Spirited Away (2001)
Studio Ghibli'nin en ikonik özelliği teknik olarak bir yemek olmayabilir, ancak filmde doyumsuz bir iştahla yemek yiyen ifadesiz bir iblis ve hamam patronu olan No Face gibi karakterler olması gastronomiyi büyük ölçüde işin içine katıyor. Bu animasyonun en unutulmaz görüntülerinden biri, No Face'in devasa bir ziyafetin tadını çıkaran canavar figürü.
Jiro Dreams of Sushi (2011)
Birinci sınıf bir suşi şefini konu alan bu belgeselde; Şef Jiro Ono "Tek yapmak istediğim daha iyi suşi yapmak," diyor. İlk bakışta, Jiro Dreams of Sushi büyük bir mutfak ustasının öyküsü - ve bunu kanıtlar nitelikte ağzınızı sulandıracak suşi görüntülerine de sahip - ama aynı zamanda ömrü boyunca bir insanın mükemmellik arayışında olması ve tabii bunun getirdiği bedelle de ilgili.
Pig (2021)
Filmi izlerken Nicolas Cage'i John Wick domuz riff pişirirken hayal ediyordum. Böyle bir beklentim vardı filmi ilk duyduğumda… Ancak bunun yerine Cage’in bugüne kadarki en iyi performansını sergilediği dostluk ve kayıp hakkında bir film çıktı karşıma. Çok sevdiği trüf mantarını elinden alan domuzu avlamak isteyen emekli bir şefin intikamını; şiddetle değil, lezzetli bir yemeğin ne demek olduğunu ele alarak anlatıyor.
Waitress (2007)
Keri Russell bu komedi filmde evde yaşadığı sıkıntılarından esinlenerek nefis turtalar yapmaya başlayan bir restoran garsonunu canlandırıyor. Ama turtalar gerçekten iştah açıcı. (Film sonrası bir turta sipariş edeceğinize eminim.) Profesyonel bir pastacı bu filmi şu sözlerle özetliyor; “Filmdeki turtalar tam anlamıyla uzman işi. Her bir lezzet bir kitap bölümü gibi tek tek açılıyor.” Kim bunu tatmak istemez ki?
Big Night (1998)
Stanley Tucci’nin bu filmi Jerseyli iki kardeşi ve birlikte işlettikleri restoranı kurtarma çabalarını konu alıyor. Tabii filme muhteşem İtalyan klasikleri de eşlik ediyor. Bir müşterinin cinayetle tehdit ettiği kadar inanılmaz, hantal, çökmekte olan bir makarna çeşidi Timpano'nun ortaya çıkmasıyla sona eriyor. (İyi bir şekilde!).

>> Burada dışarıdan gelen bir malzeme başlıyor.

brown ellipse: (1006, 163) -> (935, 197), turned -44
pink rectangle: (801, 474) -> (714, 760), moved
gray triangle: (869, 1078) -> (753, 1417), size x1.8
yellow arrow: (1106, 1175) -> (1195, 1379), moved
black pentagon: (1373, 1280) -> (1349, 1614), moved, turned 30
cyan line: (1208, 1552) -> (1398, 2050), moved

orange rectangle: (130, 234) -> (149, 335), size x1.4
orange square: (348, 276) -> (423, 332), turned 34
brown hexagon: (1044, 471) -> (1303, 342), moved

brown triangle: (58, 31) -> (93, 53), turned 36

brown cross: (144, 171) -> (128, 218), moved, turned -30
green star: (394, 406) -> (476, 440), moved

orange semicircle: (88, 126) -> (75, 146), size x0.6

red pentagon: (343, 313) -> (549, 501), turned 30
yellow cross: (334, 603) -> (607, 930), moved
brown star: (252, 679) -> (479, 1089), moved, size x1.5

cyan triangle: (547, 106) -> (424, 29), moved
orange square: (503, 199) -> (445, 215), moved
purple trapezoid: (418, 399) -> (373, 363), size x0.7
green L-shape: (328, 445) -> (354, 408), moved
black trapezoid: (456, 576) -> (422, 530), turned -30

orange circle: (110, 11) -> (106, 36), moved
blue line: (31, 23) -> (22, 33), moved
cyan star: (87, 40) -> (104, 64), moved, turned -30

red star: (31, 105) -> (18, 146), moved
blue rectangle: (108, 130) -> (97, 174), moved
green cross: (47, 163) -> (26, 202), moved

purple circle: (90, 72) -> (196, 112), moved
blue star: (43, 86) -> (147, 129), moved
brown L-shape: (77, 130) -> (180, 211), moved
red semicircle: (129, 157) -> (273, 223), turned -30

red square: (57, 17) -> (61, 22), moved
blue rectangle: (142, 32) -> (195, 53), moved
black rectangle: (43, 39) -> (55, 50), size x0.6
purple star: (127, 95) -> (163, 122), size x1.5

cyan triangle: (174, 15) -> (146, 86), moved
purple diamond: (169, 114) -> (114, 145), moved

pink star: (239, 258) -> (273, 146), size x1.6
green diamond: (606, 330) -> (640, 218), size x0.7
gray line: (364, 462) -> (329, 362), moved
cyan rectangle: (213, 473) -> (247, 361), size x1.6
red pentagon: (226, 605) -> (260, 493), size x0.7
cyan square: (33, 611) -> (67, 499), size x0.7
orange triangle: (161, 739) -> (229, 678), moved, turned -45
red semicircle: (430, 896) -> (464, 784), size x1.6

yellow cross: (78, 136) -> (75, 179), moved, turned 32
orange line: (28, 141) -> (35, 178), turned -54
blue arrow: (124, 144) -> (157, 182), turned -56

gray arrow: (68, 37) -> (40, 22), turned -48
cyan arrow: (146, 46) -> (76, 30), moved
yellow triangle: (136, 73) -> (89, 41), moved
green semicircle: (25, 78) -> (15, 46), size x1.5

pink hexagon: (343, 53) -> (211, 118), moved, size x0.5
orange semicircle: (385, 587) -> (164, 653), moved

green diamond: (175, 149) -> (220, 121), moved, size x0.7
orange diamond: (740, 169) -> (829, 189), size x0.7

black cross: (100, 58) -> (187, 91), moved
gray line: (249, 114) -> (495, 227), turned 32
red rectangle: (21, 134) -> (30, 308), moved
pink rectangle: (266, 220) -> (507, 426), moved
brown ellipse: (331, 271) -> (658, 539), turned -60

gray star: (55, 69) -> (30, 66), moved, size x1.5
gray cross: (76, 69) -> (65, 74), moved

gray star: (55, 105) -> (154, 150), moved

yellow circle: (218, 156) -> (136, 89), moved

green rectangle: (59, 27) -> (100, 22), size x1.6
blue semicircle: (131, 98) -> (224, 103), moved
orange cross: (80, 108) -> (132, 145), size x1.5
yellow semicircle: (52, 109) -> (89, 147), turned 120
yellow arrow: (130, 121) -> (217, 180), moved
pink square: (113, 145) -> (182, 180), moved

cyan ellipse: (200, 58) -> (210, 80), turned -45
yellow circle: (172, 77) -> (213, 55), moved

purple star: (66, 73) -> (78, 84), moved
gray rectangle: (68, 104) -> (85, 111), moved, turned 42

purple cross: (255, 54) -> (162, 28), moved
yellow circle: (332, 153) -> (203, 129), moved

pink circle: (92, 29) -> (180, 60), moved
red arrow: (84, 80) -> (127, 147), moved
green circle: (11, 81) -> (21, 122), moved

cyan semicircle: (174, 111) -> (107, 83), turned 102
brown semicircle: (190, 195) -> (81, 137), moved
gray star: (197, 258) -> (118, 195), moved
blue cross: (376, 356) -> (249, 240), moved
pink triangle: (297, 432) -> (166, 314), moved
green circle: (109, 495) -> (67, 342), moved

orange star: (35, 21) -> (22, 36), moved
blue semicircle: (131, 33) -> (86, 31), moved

Eat Drink Man Woman (1994)
Ang Lee'nin aile draması, yeni kariyeri ve evliliği için evden ayrılan ünlü bir şefin üç kızının hayatlarını konu alıyor. Çin yemeklerinin incelikleri, Şef Chu'nun aile yemeği için bir balığın içini çıkardığı, sebzeleri dilimlediği ve domuz eti kızarttığı filmin açılış sahnesinde kendini gösteriyor.
The Lunchbox (2013)
Bu Hint filminde yemek, yemeğin sadece tatla ilgili olmadığını anlatıyor - bu hayatta yapılabilecek en nazik eylemin sevdiğiniz biri için sevgiyle yemek hazırlamak olduğunu gösteriyor. Bir öğle yemeği taşırken yaşanan teslimat kazası, Mumbai’de iki insanın birbirine mektupla bağlanmasını sağlıyor. Sadece bunun için bile Lunchbox, You've Got Mail'in yemeği konu alan eşdeğeri gibi.
Phantom Thread (2017)
Paul Thomas Anderson'ın romantik dramasında, Reynolds Woodcock (Daniel Day-Lewis) ve Alma Elson (Vicky Krieps) arasındaki en hareketli etkileşimlerin tümü, yemek lokmaları arasında gerçekleşiyor. İlişkilerinin evrimi, Reynolds'un muazzam kahvaltı siparişi üzerine tatlı buluşmalarından, yanlış kullanılan kuşkonmaz tarafından tetiklenen kavgalarına kadar, paylaştıkları ve birbirlerine sundukları yemeklerden takip edilebiliyor. Ve elbette, menüde zehirli mantarlar ortaya çıktığında arka perdede bir güç oyunu olduğuna da şahitlik ediyorsunuz!